CNA Staff, Dec 16, 2024 / 17:50 pm
When a seminarian was injured while playing basketball in 2017, he had no idea it would one day contribute to the cause for canonization of Blessed Pier Giorgio Frassati.
Father Juan Gutierrez, 38, then a seminarian at St. John’s Seminary in Camarillo, California, got an MRI and soon learned he had torn his Achilles tendon. Concerned about the long and painful recovery and expenses, Gutierrez headed for the seminary chapel the following day “with a heavy heart.”
As he prayed, Gutierrez felt inspired to make a novena to Frassati. A few days into the novena, Gutierrez went into the chapel to pray when nobody was there. As he prayed, he recalled feeling an unusual sensation around his injured foot.
“I was praying, and I started to feel a sensation of heat around the area of my injury. And I honestly thought that maybe something was catching on fire, underneath the pews,” Gutierrez recalled at a Monday press conference at St. John the Baptist Parish in Los Angeles County, where he now serves as an associate pastor.
Gutierrez checked for a fire, but saw none, even as he still felt the sensation of heat on his injury. The seminarian remembered from his experiences with the Charismatic Renewal movement that heat can be associated with healing from God. He found himself gazing at the tabernacle, weeping.
“That event touched me deeply,” Gutierrez said.
He was not only touched spiritually, but he was also healed physically. Incredibly, he was able to walk normally again and no longer needed a brace. When Gutierrez visited the orthopedic surgeon, the surgeon confirmed that he didn’t need surgery. The tear that had once shown up on an MRI scan was gone, something unheard of with this type of injury, the surgeon told him.
“His healing was a miracle. His doctors could not explain it,” Los Angeles Archbishop José Gómez said at the press conference. “Of course, miracle is a word that gets overused in our culture; that is not well understood. But the Scriptures tell us that Jesus worked miracles on earth. … And we believe that Jesus continues to work miracles from heaven.”
“And we believe that Jesus hears not just our prayers but also the prayers that the saints make for us,” Gómez said. “Now we have a new saint who is watching over us from heaven.”
Gutierrez said his healing “reminds us that prayer works.”
“The saints can help us to pray for our needs and that there is somebody listening to our prayers,” Gutierrez said. “God is always listening to our prayers.”
The surgeon’s confirmation was the beginning of a Vatican investigation into the miracle that ultimately led to Frassati’s canonization.

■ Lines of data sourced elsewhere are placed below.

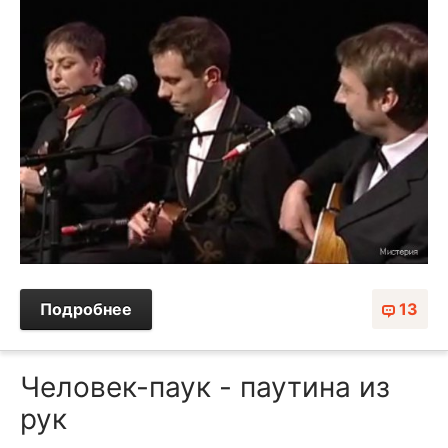
Подробнее
13
Человек-паук - паутина из
рук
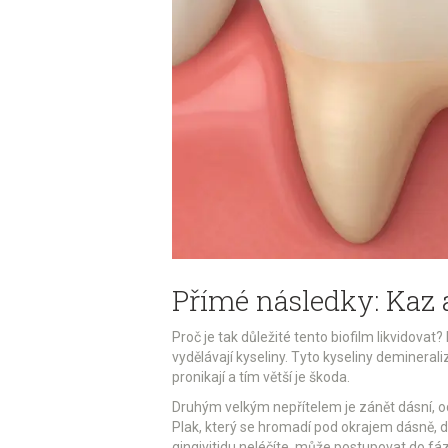
Přímé následky: Kaz 
Proč je tak důležité tento biofilm likvidova
vydělávají kyseliny. Tyto kyseliny deminerali
pronikají a tím větší je škoda.
Druhým velkým nepřítelem je zánět dásní,
Plak, který se hromadí pod okrajem dásně, dr
gingivitidu neléčíte, může postupovat do f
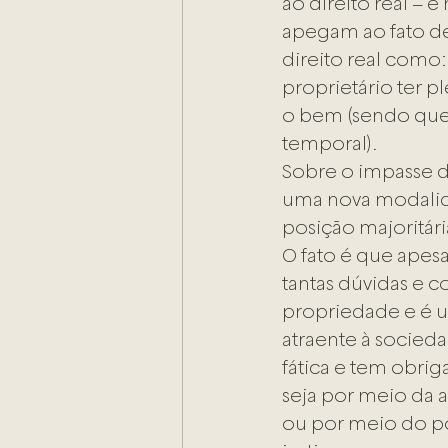
ao direito real – 
apegam ao fato de 
direito real como
proprietário ter p
o bem (sendo que 
temporal).
Sobre o impasse d
uma nova modalida
posição majoritári
O fato é que apesa
tantas dúvidas e co
propriedade e é 
atraente à socieda
fática e tem obrig
seja por meio da a
ou por meio do po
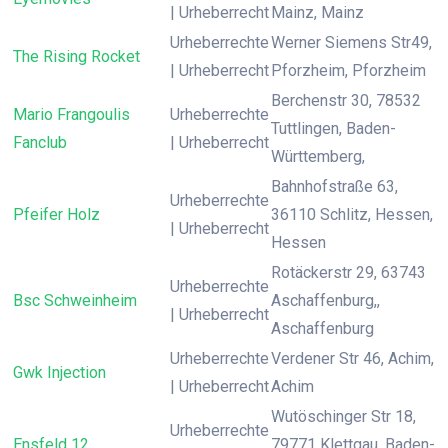
| Urheberrecht
Mainz, Mainz
Urheberrechte
Werner Siemens Str49,
The Rising Rocket
| Urheberrecht
Pforzheim, Pforzheim
Berchenstr 30, 78532
Mario Frangoulis
Urheberrechte
Tuttlingen, Baden-
Fanclub
| Urheberrecht
Württemberg,
Bahnhofstraße 63,
Urheberrechte
Pfeifer Holz
36110 Schlitz, Hessen,
| Urheberrecht
Hessen
Rotäckerstr 29, 63743
Urheberrechte
Bsc Schweinheim
Aschaffenburg,,
| Urheberrecht
Aschaffenburg
Urheberrechte
Verdener Str 46, Achim,
Gwk Injection
| Urheberrecht
Achim
Wutöschinger Str 18,
Urheberrechte
Ensfeld 12
79771 Klettgau, Baden-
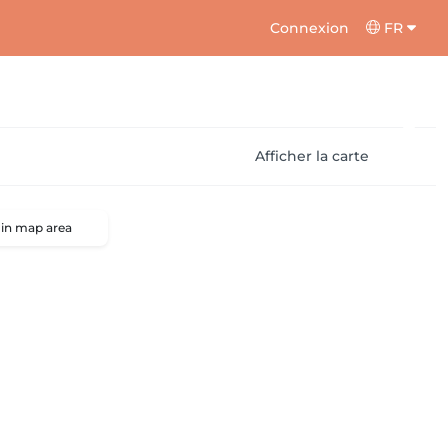
Connexion
FR
Afficher la carte
 in map area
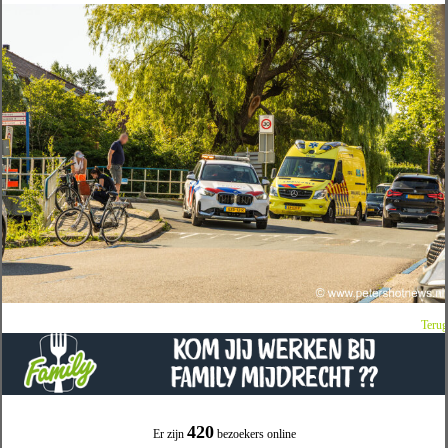
Terug
420
Er zijn
bezoekers online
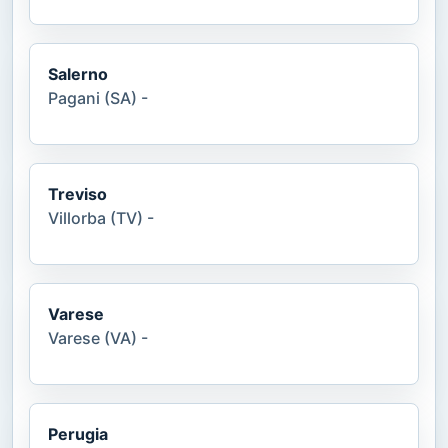
Salerno
Pagani (SA) -
Treviso
Villorba (TV) -
Varese
Varese (VA) -
Perugia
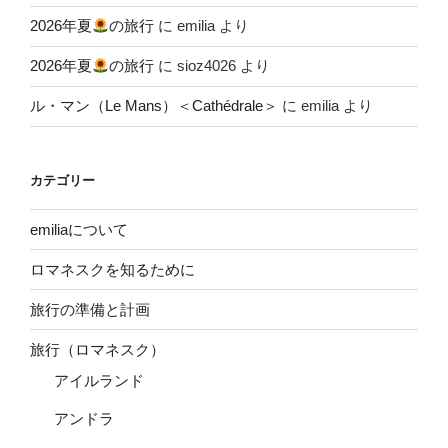
2026年夏
の旅行
に
emilia
より
2026年夏
の旅行
に
sioz4026
より
ル・マン（Le Mans）＜Cathédrale＞
に
emilia
より
カテゴリー
emiliaについて
ロマネスクを知るために
旅行の準備と計画
旅行（ロマネスク）
アイルランド
アンドラ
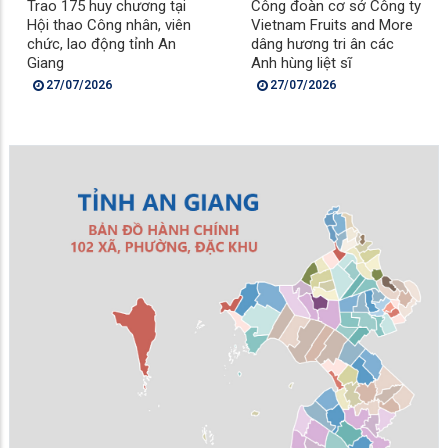
Trao 175 huy chương tại
Công đoàn cơ sở Công ty
Hội thao Công nhân, viên
Vietnam Fruits and More
chức, lao động tỉnh An
dâng hương tri ân các
Giang
Anh hùng liệt sĩ
27/07/2026
27/07/2026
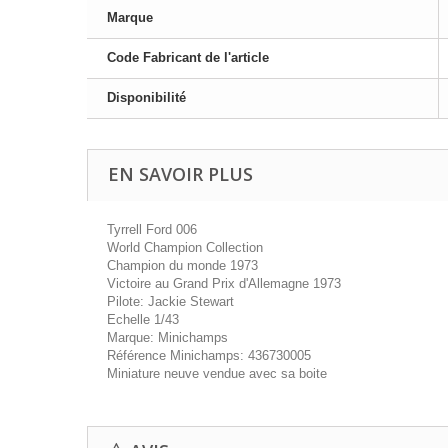
Marque
Code Fabricant de l'article
Disponibilité
EN SAVOIR PLUS
Tyrrell Ford 006
World Champion Collection
Champion du monde 1973
Victoire au Grand Prix d'Allemagne 1973
Pilote: Jackie Stewart
Echelle 1/43
Marque: Minichamps
Référence Minichamps: 436730005
Miniature neuve vendue avec sa boite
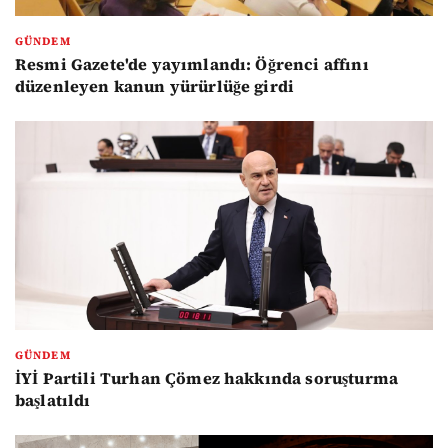
GÜNDEM
Resmi Gazete'de yayımlandı: Öğrenci affını
düzenleyen kanun yürürlüğe girdi
GÜNDEM
İYİ Partili Turhan Çömez hakkında soruşturma
başlatıldı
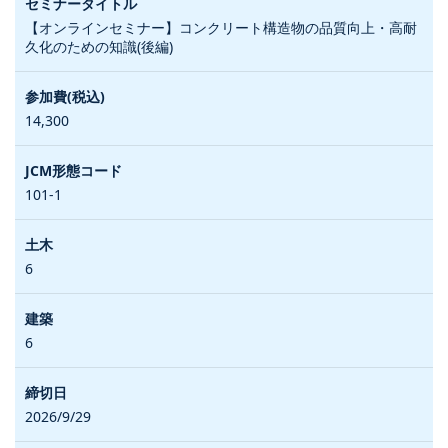
【オンラインセミナー】コンクリート構造物の品質向上・高耐
久化のための知識(後編)
14,300
101-1
6
6
2026/9/29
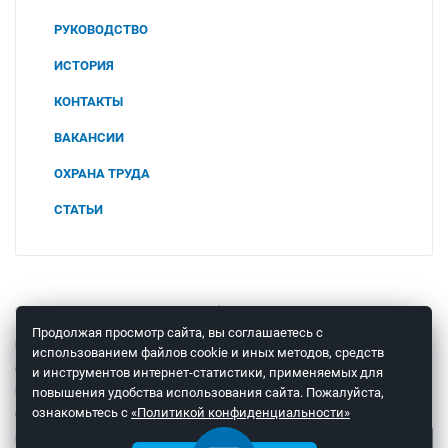
РУКОВОДСТВО
ИСТОРИЯ
КОНТАКТЫ
ВАКАНСИИ
ОХРАНА ТРУДА
СОУТ
СТАТЬИ
2025
ПОЛИТИКА В ОБЛАСТИ ОХРАНЫ ТРУДА И
ПРОМЫШЛЕННОЙ БЕЗОПАСНОСТИ
2024
ООО "ЧТП"
2023
© 2008 – 2026 ООО «Теплоприбор-Сенсор»
Продолжая просмотр сайта, вы соглашаетесь с
КОНСУЛЬТАЦИЯ СПЕЦИАЛИСТА
использованием файлов cookie и иных методов, средств
ОТПРАВКА ОБОРУДОВАНИЯ В
и инструментов интернет-статистики, применяемых для
РЕМОНТ
повышения удобства использования сайта. Пожалуйста,
Мы в соцсетях
ознакомьтесь с
«Политикой конфиденциальности»
ОТЗЫВЫ
КОНТАКТЫ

Monsignor Robert Sarno expressed his awe at “how this all came about,” noting that there were many odd connections that led to it all coming together. After retiring from the Vatican’s Dicastery for the Causes of Saints, Sarno was teaching a class on causes of canonization at St. John’s Seminary in Camarillo, where he met none other than Gutierrez. The seminarian approached Sarno outside of class once and told him about the healing he had experienced.
“When I heard it, I immediately suspected that there might have been some substance to this case,” Sarno said at the press conference, tuning in remotely from New York.
With the approval of the Vatican and Gómez, Sarno began the canonical investigation into the healing. Only the final step remains — a “final consultation” of cardinals and bishops with the Holy Father to approve or disapprove the canonization. Sarno noted that “in a case like this, it’s really truly a formality.”
Frassati is an example for young people, Sarno said.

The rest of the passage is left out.